What would you say about data storage with a lifetime of billions of years? I’d say that extraordinary claims require extraordinary support. The University of Southampton’s Optoelectronics Research Center says it’s developed digital storage that will last for 13.8 billion years at 190° C — or at least that’s how it came out in the report. Peter Kazansky says “we have created the first document which will likely survive the human race.” (And the death of the Sun?)

monolithI’d treat the claim with at least as much caution as a claim of cold fusion. A couple of years ago I wrote a science fiction story with such a device as its central premise; people to whom I described the story pointed out the difficulties, including the question of how something could be writable, yet tough enough to last while a planet evolved intelligence. It doesn’t help that the article calls 190° C “room temperature” and that it makes unexplained references to “five-dimensional digital data” storing 360 terabytes. They call it the “Superman memory crystal.” Wouldn’t the “Mxyzptlk memory crystal” be more appropriate? It’s made not out of some super-strong Kryptonian material, but of quartz glass. Over a period of billions of years, the device would have to survive planetary catastrophes. Even if it all works, there’s the question of how some future intelligent species would decipher 5D storage.
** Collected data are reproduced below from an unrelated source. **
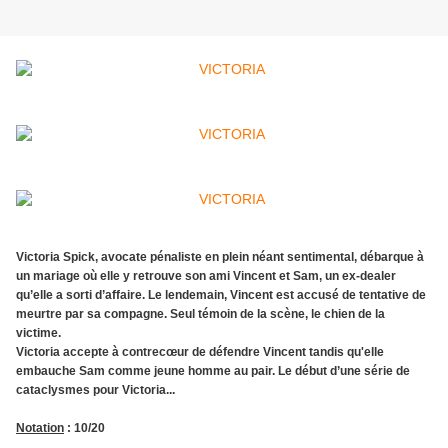
Victoria Spick, avocate pénaliste en plein néant sentimental, débarque à
un mariage où elle y retrouve son ami Vincent et Sam, un ex-dealer
qu’elle a sorti d’affaire. Le lendemain, Vincent est accusé de tentative de
meurtre par sa compagne. Seul témoin de la scène, le chien de la
victime.
Victoria accepte à contrecœur de défendre Vincent tandis qu'elle
embauche Sam comme jeune homme au pair. Le début d’une série de
cataclysmes pour Victoria...
Notation
: 10/20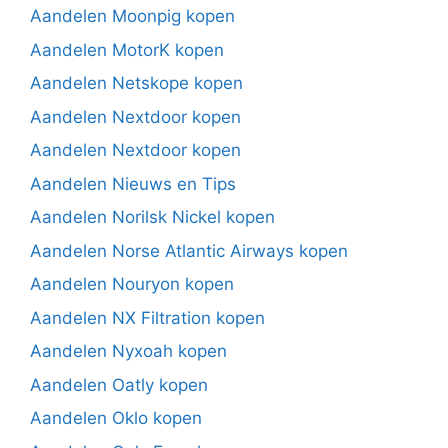
Aandelen Moonpig kopen
Aandelen MotorK kopen
Aandelen Netskope kopen
Aandelen Nextdoor kopen
Aandelen Nextdoor kopen
Aandelen Nieuws en Tips
Aandelen Norilsk Nickel kopen
Aandelen Norse Atlantic Airways kopen
Aandelen Nouryon kopen
Aandelen NX Filtration kopen
Aandelen Nyxoah kopen
Aandelen Oatly kopen
Aandelen Oklo kopen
Some digging turned up a 2013 article on “5D Data Storage by Ultrafast Laser Nanostructuring in Glass” by Jingyu Zhang, Mindaugas Gecevičius, Martynas Beresna, and Peter G. Kazansky. The two extra dimensions are “slow axis orientation” and “strength of retardance.” I don’t know what they mean, but some searching shows they really are terms used in laser technology.

If this is a real datalith, I’d love it, but I’m skeptical.